On the evening of Feb. 22, an auction titled “Hiroshima Atomic Bombing: Melted Wristwatch with Detonation Time of 8:15 AM” was concluded with a $31,113 winning bid.

Some, including sellers and bidders, perceived this auction as an opportunity to collect a rare historic treasure that symbolizes the dawn of the nuclear era. For other people, this watch is an artifact of a tragic memory. They felt disrespected, disgusted, horrified, and furious because they perceived this auction as an act of repeated humiliation to all victims and survivors. They imagine what happened to the owner; the catastrophic atomic explosion that froze the time of the watch; and the blast, heat, radiation, and trauma suffered by tens of thousands of innocent civilians.

The perception gap on the meaning of the watch auction highlights the importance of ongoing public education about the catastrophic humanitarian impacts of nuclear weapons. Without awareness and understanding of the human catastrophe, it is easy for us to treat past events as dull, esoteric history textbook contents. When people cannot associate the wristwatch with a tragic memory of Hiroshima, they begin treating it as merely a historic rarity.
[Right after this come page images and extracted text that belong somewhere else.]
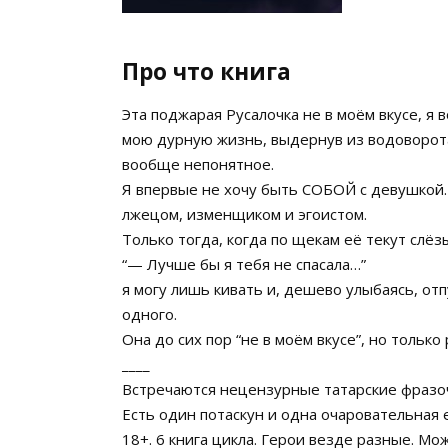
Про что книга
Эта поджарая Русалочка не в моём вкусе, я
мою дурную жизнь, выдернув из водоворота
вообще непонятное.
Я впервые не хочу быть СОБОЙ с девушкой. 
лжецом, изменщиком и эгоистом.
Только тогда, когда по щекам её текут слёз
“— Лучше бы я тебя не спасала…”
я могу лишь кивать и, дешево улыбаясь, отп
одного.
Она до сих пор “не в моём вкусе”, но только 
____
Встречаются нецензурные татарские фразо
Есть один потаскун и одна очаровательная 
18+. 6 книга цикла. Герои везде разные. Мо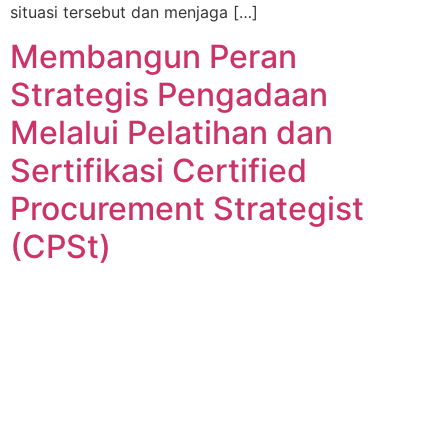
situasi tersebut dan menjaga […]
Membangun Peran
Strategis Pengadaan
Melalui Pelatihan dan
Sertifikasi Certified
Procurement Strategist
(CPSt)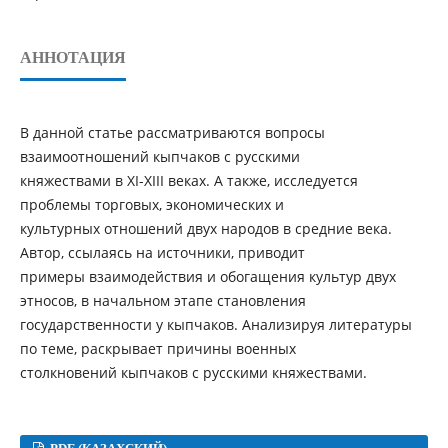
АННОТАЦИЯ
В данной статье рассматриваются вопросы
взаимоотношений кыпчаков с русскими
княжествами в ХІ-ХІІІ веках. А также, исследуется
проблемы торговых, экономических и
культурных отношений двух народов в средние века.
Автор, ссылаясь на источники, приводит
примеры взаимодействия и обогащения культур двух
этносов, в начальном этапе становления
государственности у кыпчаков. Анализируя литературы
по теме, раскрывает причины военных
столкновений кыпчаков с русскими княжествами.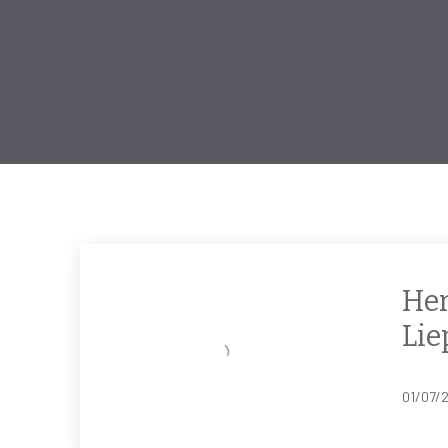
Her
Lie
01/07/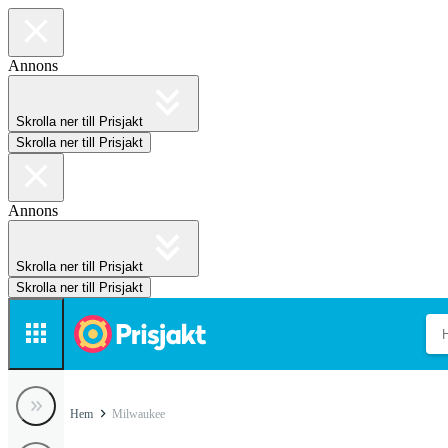
Annons
Skrolla ner till Prisjakt
Skrolla ner till Prisjakt
Annons
Skrolla ner till Prisjakt
Skrolla ner till Prisjakt
Hem
Milwaukee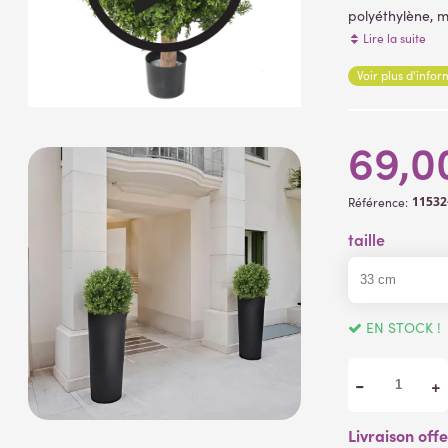
polyéthylène, m
support plastiqu
Lire la suite
Feuillage avec
Voir plus d'info
69,0
11532
Référence:
taille
EN STOCK !
-
+
Livraison off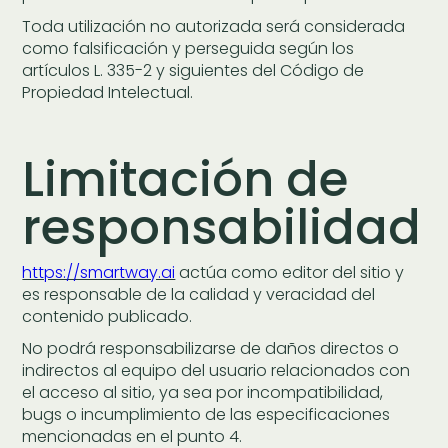
Toda utilización no autorizada será considerada
como falsificación y perseguida según los
artículos L. 335-2 y siguientes del Código de
Propiedad Intelectual.
Limitación de
responsabilidad
https://smartway.ai
actúa como editor del sitio y
es responsable de la calidad y veracidad del
contenido publicado.
No podrá responsabilizarse de daños directos o
indirectos al equipo del usuario relacionados con
el acceso al sitio, ya sea por incompatibilidad,
bugs o incumplimiento de las especificaciones
mencionadas en el punto 4.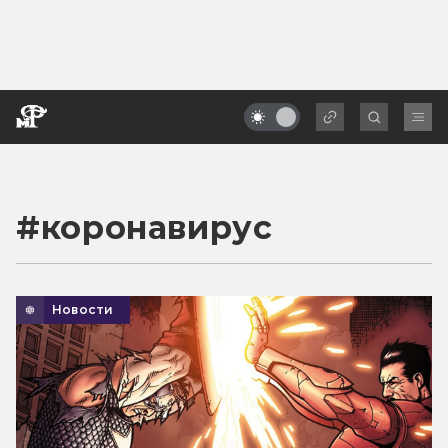
#
коронавирус
Новости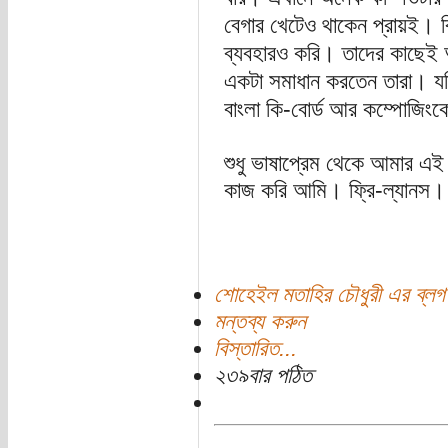
বেগার খেটেও থাকেন প্রায়ই। বি
ব্যবহারও করি। তাদের কাছেই 
একটা সমাধান করতেন তারা। যদি
বাংলা কি-বোর্ড আর কম্পোজিং
শুধু ভাষাপ্রেম থেকে আমার এই
কাজ করি আমি। ফ্রি-ল্যানস। 
শোহেইল মতাহির চৌধুরী এর ব্লগ
মন্তব্য করুন
বিস্তারিত...
২৩৯বার পঠিত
This auction reminds us that we must spare no effort to bring people’s understanding and view under the mushroom clouds.

RR Auction webpage with pictures of the Hiroshima wristwatch (Photo: RR Auction)

The Auction and Reactions

The advertising pitch by RR Auction, an auction company based in Boston, put the headline describing the watch as follows: “It’s about time – rare surviving wristwatch from the blast zone of the Hiroshima bombing, frozen at the moment of detonation.”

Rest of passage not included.